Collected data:
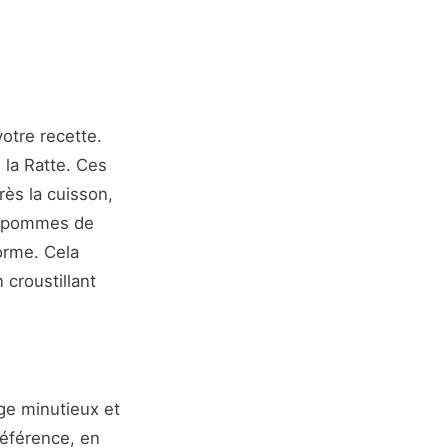
otre recette.
 la Ratte. Ces
rès la cuisson,
es pommes de
forme. Cela
croustillant
ge minutieux et
référence, en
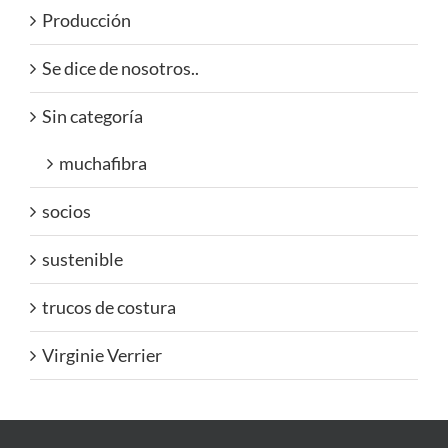
Producción
Se dice de nosotros..
Sin categoría
muchafibra
socios
sustenible
trucos de costura
Virginie Verrier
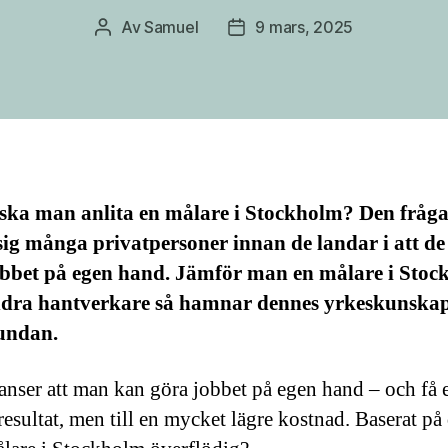
Av
Samuel
9 mars, 2025
Inläggsförfattare
Inläggsdatum
 ska man anlita en målare i Stockholm? Den fråg
 sig många privatpersoner innan de landar i att d
obbet på egen hand. Jämför man en målare i Sto
dra hantverkare så hamnar dennes yrkeskunskap
undan.
nser att man kan göra jobbet på egen hand – och få 
esultat, men till en mycket lägre kostnad. Baserat på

Goal of the exercise: Starting with the top line, write out all the data above exactly; keep the pictures out.

Reply:
otre recette.
 la Ratte. Ces
rès la cuisson,
es pommes de
forme. Cela
croustillant
ge minutieux et
référence, en
Producción
Se dice de nosotros..
Sin categoría
muchafibra
socios
sustenible
trucos de costura
Virginie Verrier
Av
Samuel
9 mars, 2025
Inläggsförfattare
Inläggsdatum
 ska man anlita en målare i Stockholm? Den fråg
 sig många privatpersoner innan de landar i att d
obbet på egen hand. Jämför man en målare i Sto
dra hantverkare så hamnar dennes yrkeskunskap
undan.
nser att man kan göra jobbet på egen hand – och få 
esultat, men till en mycket lägre kostnad. Baserat på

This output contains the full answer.